:: EXERCISE PROMPT ::
Wherever the word "vous" occurs in the lines below, copy the whole line.

:: DATASET RECORDS ::
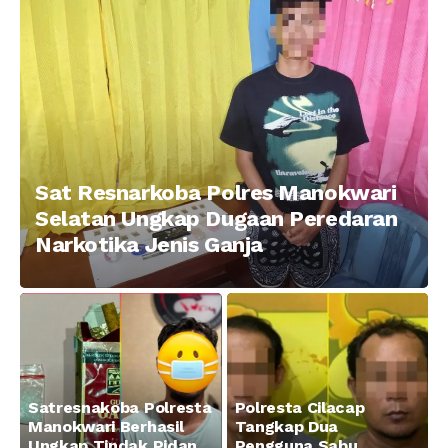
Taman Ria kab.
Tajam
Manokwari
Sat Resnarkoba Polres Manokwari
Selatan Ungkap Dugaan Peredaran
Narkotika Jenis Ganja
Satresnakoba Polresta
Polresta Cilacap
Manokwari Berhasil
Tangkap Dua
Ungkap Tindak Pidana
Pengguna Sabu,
...
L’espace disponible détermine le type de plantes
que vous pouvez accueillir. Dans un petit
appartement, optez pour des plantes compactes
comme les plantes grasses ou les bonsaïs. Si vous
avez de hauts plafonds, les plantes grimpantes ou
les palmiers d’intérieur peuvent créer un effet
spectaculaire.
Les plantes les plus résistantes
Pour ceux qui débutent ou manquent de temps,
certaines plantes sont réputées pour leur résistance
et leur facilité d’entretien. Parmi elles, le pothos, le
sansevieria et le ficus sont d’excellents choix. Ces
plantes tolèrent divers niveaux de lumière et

:: ANSWER SECTION ::
que vous pouvez accueillir. Dans un petit
comme les plantes grasses ou les bonsaïs. Si vous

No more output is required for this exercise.